Germanium Nanoelectronics

In the world of miniaturization we are always thinking of faster and smaller things. The use of germanium instead of silicon as primary material of transistor would provide us smaller transistor chip which are faster than its previous counterparts.

During the production of transistor, foreign atoms such as phosphorus and boron are implanted into the semiconductor material so that it becomes partly conducting. But this production step damages the material; it must be repaired by subsequent annealing. As the phosphorus atoms are strongly redistributed within the material during annealing, it has not been possible to manufacture large scale integrated transistors using germanium.

Scientists of the research center Forschungszentrum Dresden-Rossendorf (FZD) surmount this problem with two novel techniques.

Germanium was the basic material of first-generation transistors before it was replaced by silicon at the end of the 1960s. This was due to the excellent electronic properties of the interface between the semiconductor silicon and its insulating and passivating oxide. However, this advantage cannot be utilized if transistor dimensions are further reduced since the oxide must then be replaced by so-called high-k dielectrics. This again stimulates science and industry to search for the most suitable basic material. Higher switching speeds could also be achieved using germanium and some other semiconductors.

By inserting foreign atoms the conductivity of semiconductors can be varied in a purposeful way. One possibility is ion implantation (ions are charged atoms) with subsequent heat treatment, which is called annealing. Annealing of the germanium crystal is necessary as the material is heavily damaged during implantation, and leads to the requested electronic properties. While these methods allow for the manufacturing of p-channel transistors (PMOS) according to future technology needs, it was not possible to produce corresponding n-channel transistors (NMOS) using germanium. This is due to the strong spatial redistribution (diffusion) of the phosphorus atoms which have to be used in manufacturing the n+ regions.

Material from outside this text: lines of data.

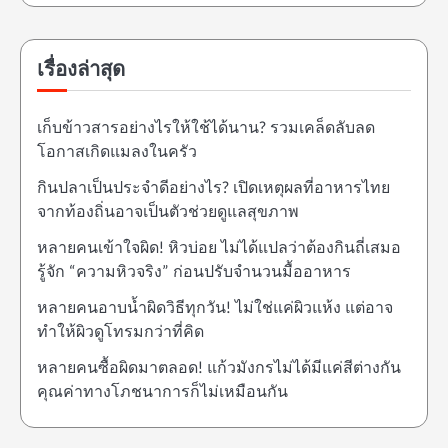
เรื่องล่าสุด
เก็บข้าวสารอย่างไรให้ใช้ได้นาน? รวมเคล็ดลับลด
โอกาสเกิดแมลงในครัว
กินปลาเป็นประจำดีอย่างไร? เปิดเหตุผลที่อาหารไทย
จากท้องถิ่นอาจเป็นตัวช่วยดูแลสุขภาพ
หลายคนเข้าใจผิด! หิวบ่อย ไม่ได้แปลว่าต้องกินถี่เสมอ
รู้จัก “ความหิวจริง” ก่อนปรับจำนวนมื้ออาหาร
หลายคนอาบน้ำผิดวิธีทุกวัน! ไม่ใช่แค่ผิวแห้ง แต่อาจ
ทำให้ผิวดูโทรมกว่าที่คิด
หลายคนซื้อผิดมาตลอด! แก้วมังกรไม่ได้มีแค่สีต่างกัน
คุณค่าทางโภชนาการก็ไม่เหมือนกัน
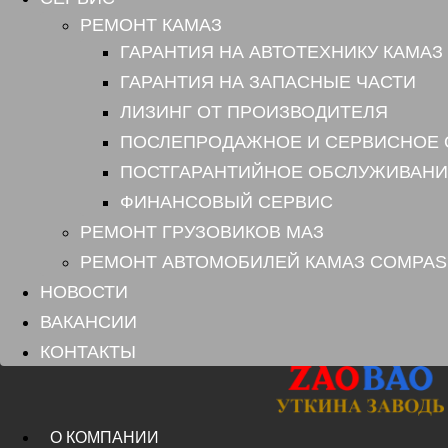
РЕМОНТ КАМАЗ
ГАРАНТИЯ НА АВТОТЕХНИКУ КАМАЗ
ГАРАНТИЯ НА ЗАПАСНЫЕ ЧАСТИ
ЛИЗИНГ ОТ ПРОИЗВОДИТЕЛЯ
ПОСЛЕПРОДАЖНОЕ И СЕРВИСНОЕ
ПОСТГАРАНТИЙНОЕ ОБСЛУЖИВАНИ
ФИНАНСОВЫЙ СЕРВИС
РЕМОНТ ГРУЗОВИКОВ МАЗ
РЕМОНТ АВТОМОБИЛЕЙ КАМАЗ COMPAS
НОВОСТИ
ВАКАНСИИ
КОНТАКТЫ
О КОМПАНИИ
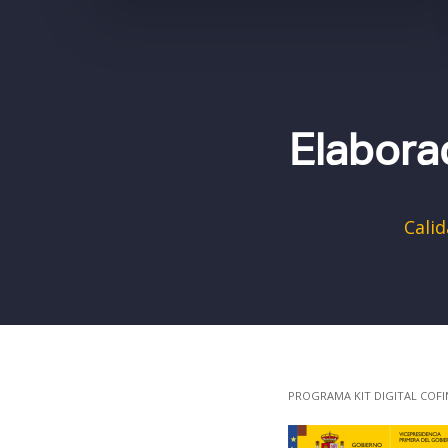
Elabora
Calid
PROGRAMA KIT DIGITAL COFI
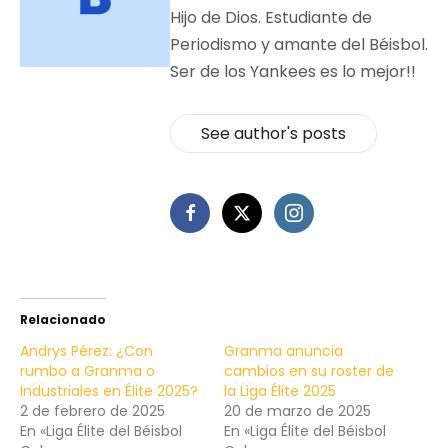
Hijo de Dios. Estudiante de
Periodismo y amante del Béisbol.
Ser de los Yankees es lo mejor!!
See author's posts
Relacionado
Andrys Pérez: ¿Con
Granma anuncia
rumbo a Granma o
cambios en su roster de
Industriales en Élite 2025?
la Liga Élite 2025
2 de febrero de 2025
20 de marzo de 2025
En «Liga Élite del Béisbol
En «Liga Élite del Béisbol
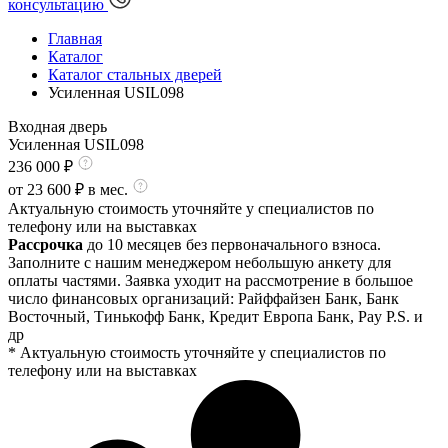
консультацию
Главная
Каталог
Каталог стальных дверей
Усиленная USIL098
Входная дверь
Усиленная USIL098
236 000
₽
от
23 600
₽ в мес.
Актуальную стоимость уточняйте у специалистов по
телефону или на выставках
Рассрочка
до 10 месяцев без первоначального взноса.
Заполните с нашим менеджером небольшую анкету для
оплаты частями. Заявка уходит на рассмотрение в большое
число финансовых организаций: Райффайзен Банк, Банк
Восточный, Тинькофф Банк, Кредит Европа Банк, Pay P.S. и
др
* Актуальную стоимость уточняйте у специалистов по
телефону или на выставках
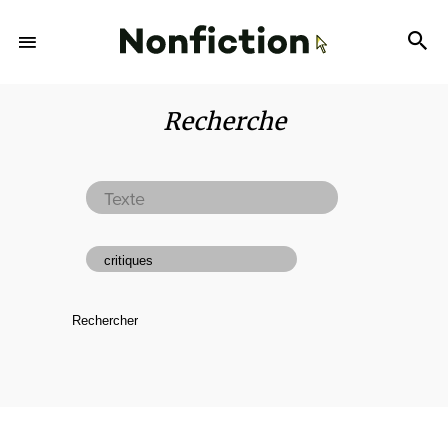
Recherche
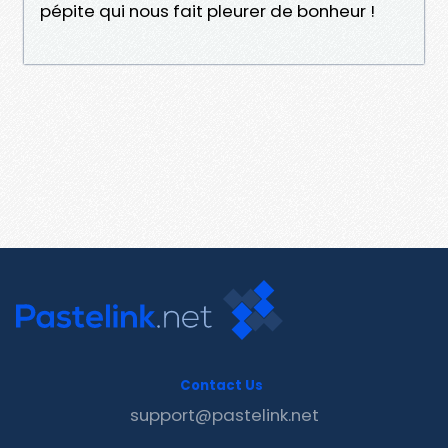
pépite qui nous fait pleurer de bonheur !
Contact Us
support@pastelink.net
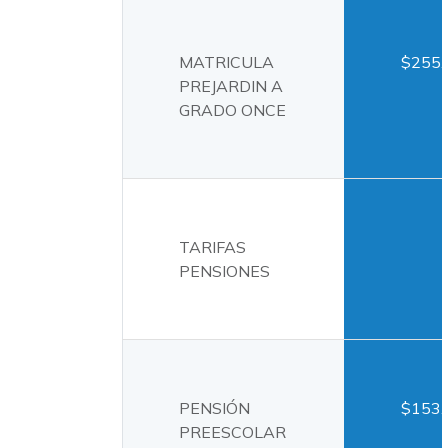
MATRICULA
$255.
PREJARDIN A
GRADO ONCE
TARIFAS
PENSIONES
PENSIÓN
$153.
PREESCOLAR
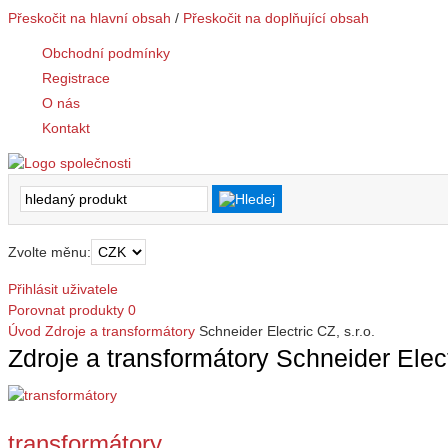
Přeskočit na hlavní obsah
/
Přeskočit na doplňující obsah
Obchodní podmínky
Registrace
O nás
Kontakt
Zvolte měnu:
Přihlásit uživatele
Porovnat produkty
0
Úvod
Zdroje a transformátory
Schneider Electric CZ, s.r.o.
Zdroje a transformátory Schneider Electr
transformátory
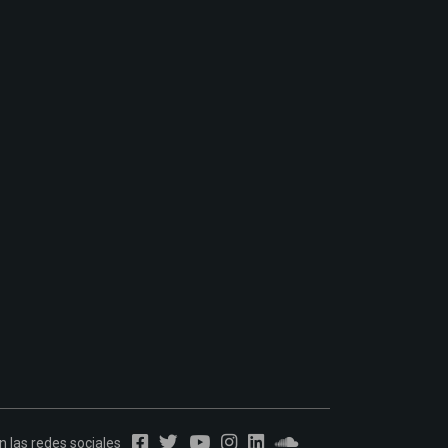
 las redes sociales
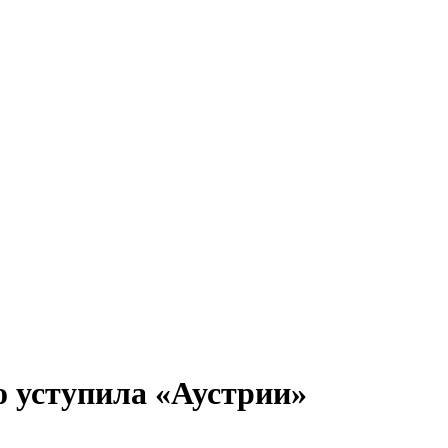
о уступила «Аустрии»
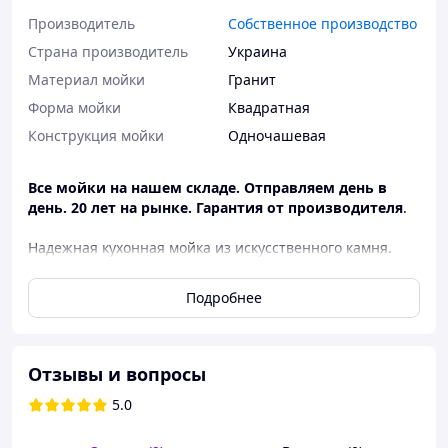
Производитель
Собственное производство
Страна производитель
Украина
Материал мойки
Гранит
Форма мойки
Квадратная
Конструкция мойки
Одночашевая
Все мойки на нашем складе. Отправляем день в
день. 20 лет на рынке. Гарантия от производителя
.
Надежная кухонная мойка из искусственного камня.
Благодаря утолщенным стенкам она тяжелее и
прочнее дешевых аналогов — надежно защищена от
Подробнее
трещин и случайных сколов.
Почему стоит выбрать эту мойку:
Официальная гарантия 10 лет.
Отзывы и вопросы
Термостойкость:
спокойно выдерживает слив
5.0
кипятка и горячую посуду.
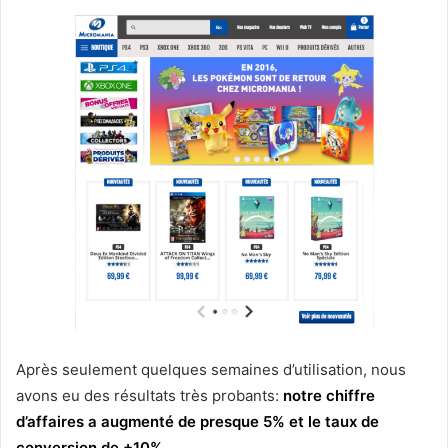
Après seulement quelques semaines d’utilisation, nous
avons eu des résultats très probants:
notre chiffre
d’affaires a augmenté de presque 5% et le taux de
conversion de +10%
.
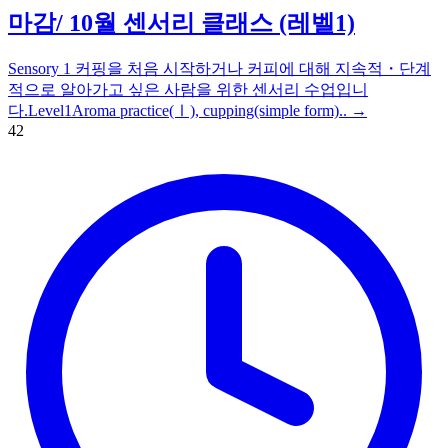
마감/ 10월 센서리 클래스 (레벨1)
Sensory 1 커핑을 처음 시작하거나 커피에 대해 지속적・단계
적으로 알아가고 싶은 사람을 위한 센서리 수업입니
다.Level1Aroma practice(Ⅰ), cupping(simple form)..
→
42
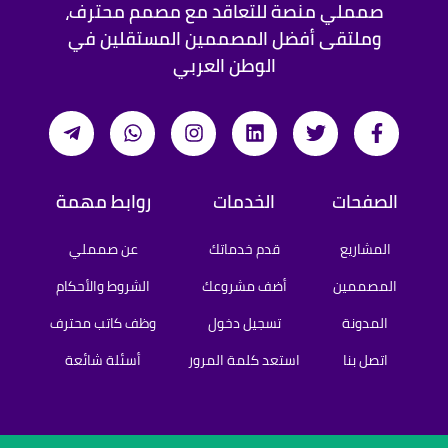
صمملي منصة للتعاقد مع مصمم محترف،
وملتقى أفضل المصممين المستقلين في
الوطن العربي
الصفحات
الخدمات
روابط مهمة
المشاريع
قدم خدماتك
عن صمملي
المصممين
أضف مشروعك
الشروط والأحكام
المدونة
تسجيل دخول
وظف كاتب محترف
اتصل بنا
استعد كلمة المرور
أسئلة شائعة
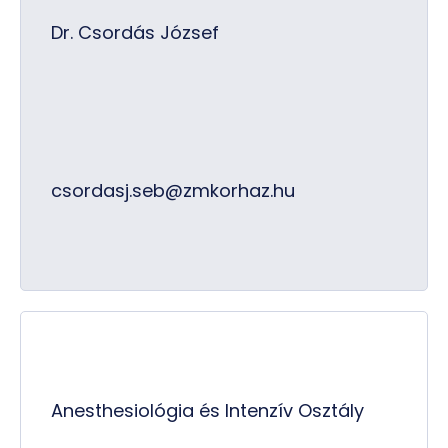
Dr. Csordás József
csordasj.seb@zmkorhaz.hu
Anesthesiológia és Intenzív Osztály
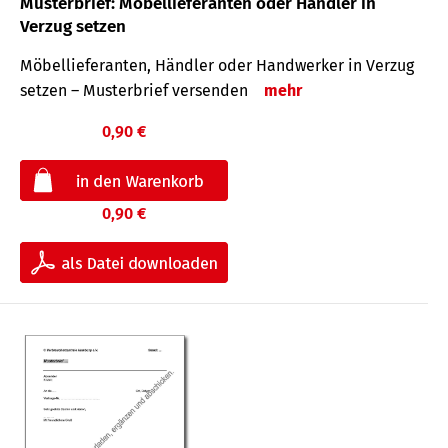
Musterbrief: Möbellieferanten oder Händler in
Verzug setzen
Möbellieferanten, Händler oder Handwerker in Verzug
setzen – Musterbrief versenden
mehr
0,90 €
0,90 €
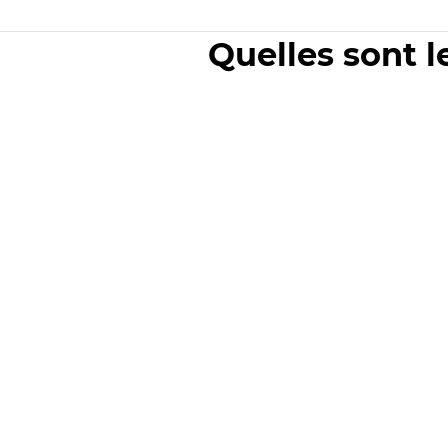
Quelles sont l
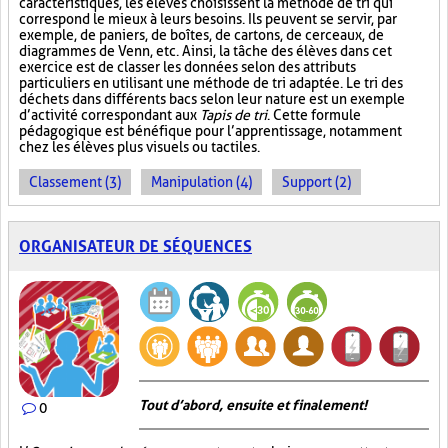
caractéristiques, les élèves choisissent la méthode de tri qui
correspond le mieux à leurs besoins. Ils peuvent se servir, par
exemple, de paniers, de boîtes, de cartons, de cerceaux, de
diagrammes de Venn, etc. Ainsi, la tâche des élèves dans cet
exercice est de classer les données selon des attributs
particuliers en utilisant une méthode de tri adaptée. Le tri des
déchets dans différents bacs selon leur nature est un exemple
d’activité correspondant aux
Tapis de tri
. Cette formule
pédagogique est bénéfique pour l’apprentissage, notamment
chez les élèves plus visuels ou tactiles.
Classement (3)
Manipulation (4)
Support (2)
ORGANISATEUR DE SÉQUENCES
Tout d’abord, ensuite et finalement!
0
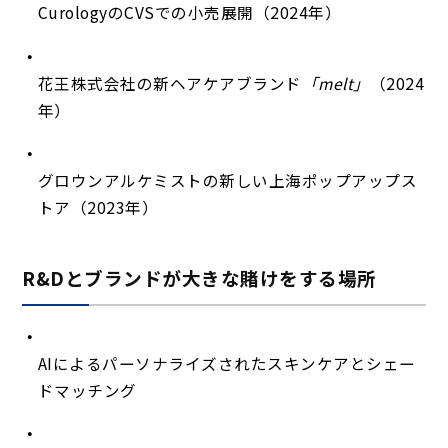
CurologyのCVSでの小売展開（2024年）
花王株式会社の新ヘアケアブランド
「melt」
（2024
年）
グロウンアルケミストの新しい上海ポップアップス
トア（2023年）
R&Dとブランドが大きな賭けをする場所
AIによるパーソナライズされたスキンケアとシェー
ドマッチング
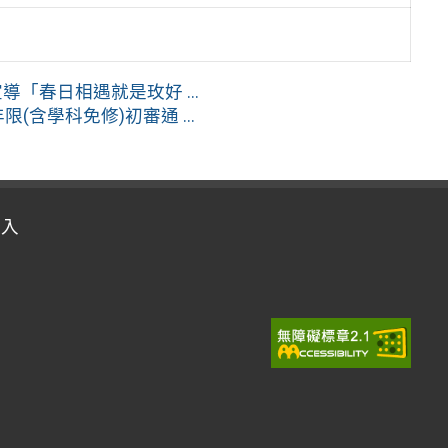
「春日相遇就是玫好 ...
(含學科免修)初審通 ...
登入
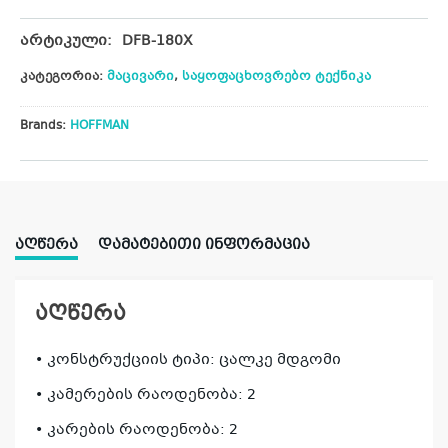
არტიკული:
DFB-180X
კატეგორია:
მაცივარი
,
საყოფაცხოვრებო ტექნიკა
Brands:
HOFFMAN
ᲐᲦᲬᲔᲠᲐ
ᲓᲐᲛᲐᲢᲔᲑᲘᲗᲘ ᲘᲜᲤᲝᲠᲛᲐᲪᲘᲐ
აღწერა
• კონსტრუქციის ტიპი: ცალკე მდგომი
• კამერების რაოდენობა: 2
• კარების რაოდენობა: 2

Physicists from the FZD applied a special annealing method that enables repairing the germanium crystal and yields good electrical properties without the diffusion of phosphorus atoms. The germanium samples were heated by short light pulses of only a few milliseconds. This period is sufficient in order to restore the crystal quality and to achieve electrical activation of phosphorus, but it is too short for the spatial redistribution of the phosphorus atoms. The light pulses were generated by the flash lamp equipment which was developed at the research center FZD. Analysis of the electrical and structural properties of the thin phosphorus-doped layers in germanium was performed in close collaboration with colleagues from the Belgian microelectronics center IMEC in Leuven and from the Fraunhofer-Center for Nanoelectronic Technologies (CNT) in Dresden.